Mike recorded a video interview with Martin Shaw about his book. You can watch their conversation here.
“If Oxford is the natural home of Lost Causes, Wales is the natural cross-road between past and future, the natural point d’appui of the invisible currents that stir the tree-tops above the heaps of dry bones.”
—John Cowper Powys
I don’t know if Martin Shaw has ever read or heard of this claim made by Powys on behalf of Wales and the Welsh mountains, but I strongly suspect he’d find it very interesting, and even quite familiar. Wales, and Snowdonia in particular, serve as threshold places for both Powys and Shaw. In their works Wales, both as myth and as fact, contains landscapes with depth, narrative power, and the capacity to interact with human inner life beyond mere topography.
Solo fasting for four days in 1990 on the Welsh mount of Cadair Idris was a turning point that precipitated a mystical, mythic encounter for Shaw—not as a pleasant hike or scenic retreat, but as an intense, consciousness-shifting experience of place that broke him out of his ordinary perspective.
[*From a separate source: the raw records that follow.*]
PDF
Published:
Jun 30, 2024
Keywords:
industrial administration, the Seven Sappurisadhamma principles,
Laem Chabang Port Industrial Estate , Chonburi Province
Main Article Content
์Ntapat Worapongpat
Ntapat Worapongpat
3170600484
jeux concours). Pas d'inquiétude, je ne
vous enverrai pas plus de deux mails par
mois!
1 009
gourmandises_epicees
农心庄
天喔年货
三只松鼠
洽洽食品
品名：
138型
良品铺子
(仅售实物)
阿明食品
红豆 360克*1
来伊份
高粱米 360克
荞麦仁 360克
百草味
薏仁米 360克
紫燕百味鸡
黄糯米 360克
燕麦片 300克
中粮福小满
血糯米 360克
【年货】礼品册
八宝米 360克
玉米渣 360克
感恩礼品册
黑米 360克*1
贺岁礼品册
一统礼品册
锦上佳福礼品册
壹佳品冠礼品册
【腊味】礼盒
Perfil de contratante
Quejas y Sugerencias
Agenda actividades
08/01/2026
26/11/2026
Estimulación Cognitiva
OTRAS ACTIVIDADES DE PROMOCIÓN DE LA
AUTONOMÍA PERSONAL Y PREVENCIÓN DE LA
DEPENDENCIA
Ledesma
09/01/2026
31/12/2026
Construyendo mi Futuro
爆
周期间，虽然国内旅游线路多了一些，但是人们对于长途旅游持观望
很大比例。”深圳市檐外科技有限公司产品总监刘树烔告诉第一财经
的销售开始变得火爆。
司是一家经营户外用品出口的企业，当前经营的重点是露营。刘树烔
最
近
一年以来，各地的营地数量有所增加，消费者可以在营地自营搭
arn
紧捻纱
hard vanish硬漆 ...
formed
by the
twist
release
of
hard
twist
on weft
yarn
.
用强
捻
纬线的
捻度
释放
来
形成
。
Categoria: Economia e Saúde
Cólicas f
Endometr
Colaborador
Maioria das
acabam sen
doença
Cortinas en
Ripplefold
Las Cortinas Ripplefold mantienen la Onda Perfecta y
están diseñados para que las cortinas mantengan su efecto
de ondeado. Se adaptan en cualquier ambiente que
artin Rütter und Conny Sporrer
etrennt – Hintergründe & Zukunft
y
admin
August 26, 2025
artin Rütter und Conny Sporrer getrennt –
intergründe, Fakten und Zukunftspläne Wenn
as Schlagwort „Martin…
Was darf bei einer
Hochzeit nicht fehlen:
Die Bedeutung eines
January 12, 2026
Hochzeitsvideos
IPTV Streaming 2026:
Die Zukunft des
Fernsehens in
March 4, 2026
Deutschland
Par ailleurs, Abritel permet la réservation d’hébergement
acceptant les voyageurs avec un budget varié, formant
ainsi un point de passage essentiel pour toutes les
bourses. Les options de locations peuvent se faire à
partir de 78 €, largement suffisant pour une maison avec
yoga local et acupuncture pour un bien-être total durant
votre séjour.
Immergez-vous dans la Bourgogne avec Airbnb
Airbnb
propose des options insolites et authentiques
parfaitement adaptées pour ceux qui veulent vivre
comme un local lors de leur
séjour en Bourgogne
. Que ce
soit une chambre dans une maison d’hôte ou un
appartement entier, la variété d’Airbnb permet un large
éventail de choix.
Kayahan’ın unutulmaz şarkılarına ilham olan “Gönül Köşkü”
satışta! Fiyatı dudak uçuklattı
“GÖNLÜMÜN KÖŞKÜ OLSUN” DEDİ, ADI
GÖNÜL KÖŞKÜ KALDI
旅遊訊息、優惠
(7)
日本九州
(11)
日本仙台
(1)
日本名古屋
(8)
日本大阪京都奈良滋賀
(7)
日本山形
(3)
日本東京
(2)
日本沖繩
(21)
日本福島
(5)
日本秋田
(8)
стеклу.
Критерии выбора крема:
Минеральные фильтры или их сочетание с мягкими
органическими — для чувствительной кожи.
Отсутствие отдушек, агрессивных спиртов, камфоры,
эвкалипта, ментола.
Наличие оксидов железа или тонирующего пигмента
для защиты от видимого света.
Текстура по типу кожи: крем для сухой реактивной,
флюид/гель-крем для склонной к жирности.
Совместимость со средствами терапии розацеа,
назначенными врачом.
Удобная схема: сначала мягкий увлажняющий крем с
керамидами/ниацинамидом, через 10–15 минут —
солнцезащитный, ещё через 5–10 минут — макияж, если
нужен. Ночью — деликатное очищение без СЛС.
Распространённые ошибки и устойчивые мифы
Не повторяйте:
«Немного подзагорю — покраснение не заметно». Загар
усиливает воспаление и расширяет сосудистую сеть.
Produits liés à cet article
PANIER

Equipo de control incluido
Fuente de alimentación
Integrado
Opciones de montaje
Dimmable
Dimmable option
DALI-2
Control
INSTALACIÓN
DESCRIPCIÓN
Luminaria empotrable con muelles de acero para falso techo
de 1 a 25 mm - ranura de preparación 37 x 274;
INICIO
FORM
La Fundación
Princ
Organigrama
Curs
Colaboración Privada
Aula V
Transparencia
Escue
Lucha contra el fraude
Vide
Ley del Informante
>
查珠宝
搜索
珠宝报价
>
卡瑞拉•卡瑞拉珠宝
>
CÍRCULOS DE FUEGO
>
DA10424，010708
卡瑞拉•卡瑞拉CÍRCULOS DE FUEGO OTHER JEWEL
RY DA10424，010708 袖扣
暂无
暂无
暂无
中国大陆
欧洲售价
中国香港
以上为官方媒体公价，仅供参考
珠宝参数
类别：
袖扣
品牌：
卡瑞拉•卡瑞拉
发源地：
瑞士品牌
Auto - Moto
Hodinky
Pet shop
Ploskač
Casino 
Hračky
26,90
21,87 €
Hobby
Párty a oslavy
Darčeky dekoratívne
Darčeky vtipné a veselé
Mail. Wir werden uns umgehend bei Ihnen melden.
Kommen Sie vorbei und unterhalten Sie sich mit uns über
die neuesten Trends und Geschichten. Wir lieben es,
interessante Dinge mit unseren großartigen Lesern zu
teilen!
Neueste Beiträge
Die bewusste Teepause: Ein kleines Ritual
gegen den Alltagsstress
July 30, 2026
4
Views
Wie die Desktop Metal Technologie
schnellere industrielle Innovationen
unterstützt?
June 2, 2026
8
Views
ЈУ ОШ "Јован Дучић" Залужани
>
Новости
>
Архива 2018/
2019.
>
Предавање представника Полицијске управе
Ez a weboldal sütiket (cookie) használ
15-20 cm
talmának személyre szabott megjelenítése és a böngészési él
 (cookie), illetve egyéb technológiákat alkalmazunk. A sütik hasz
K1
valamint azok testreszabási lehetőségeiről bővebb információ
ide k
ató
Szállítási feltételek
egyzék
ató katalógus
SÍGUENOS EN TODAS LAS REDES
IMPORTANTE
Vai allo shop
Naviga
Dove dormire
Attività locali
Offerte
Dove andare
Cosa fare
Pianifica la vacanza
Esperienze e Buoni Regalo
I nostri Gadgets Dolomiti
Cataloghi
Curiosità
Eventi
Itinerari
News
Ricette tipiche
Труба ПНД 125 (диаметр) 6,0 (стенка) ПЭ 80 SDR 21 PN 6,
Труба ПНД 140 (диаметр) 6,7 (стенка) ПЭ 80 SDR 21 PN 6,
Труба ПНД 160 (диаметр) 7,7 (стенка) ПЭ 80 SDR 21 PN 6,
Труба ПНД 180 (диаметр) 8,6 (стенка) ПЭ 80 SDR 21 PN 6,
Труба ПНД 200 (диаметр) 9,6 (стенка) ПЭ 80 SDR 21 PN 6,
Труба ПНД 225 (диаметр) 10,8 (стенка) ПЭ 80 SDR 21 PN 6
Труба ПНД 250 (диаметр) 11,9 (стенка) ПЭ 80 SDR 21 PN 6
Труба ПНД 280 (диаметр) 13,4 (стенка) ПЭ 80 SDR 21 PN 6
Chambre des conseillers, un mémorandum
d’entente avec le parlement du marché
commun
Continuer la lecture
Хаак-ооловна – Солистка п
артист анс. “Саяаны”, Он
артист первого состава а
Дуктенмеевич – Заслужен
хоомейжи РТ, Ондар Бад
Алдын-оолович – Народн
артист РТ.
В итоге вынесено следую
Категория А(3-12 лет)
He describes this experience as being “beautifully beaten by something bigger than himself,” and it took him four-plus years in its wake, mostly time spent in tents in forests, to begin to unpack it. Indeed, the most precise language for this experience was that it was initiatory.
And I think this influential, but certainly not deterministic, situatedness in place, tied to Wales, leads Martin Shaw to a unique situatedness in time as well. He states in his new book, Liturgies of the Wild: Myths That Make Us, that we are “wandering initiatory times without an initiatory language.” What does he mean by this? Well, I take it to mean that, like me, he probably thinks we are living through uncanny, “burn-your-maps,” change-of-epoch types of times, or what Powys described as a period and a phenomenon “whose peculiar luster combines the frivolous phosphorescence of decomposition with the ghostly pallor of the hour before dawn.”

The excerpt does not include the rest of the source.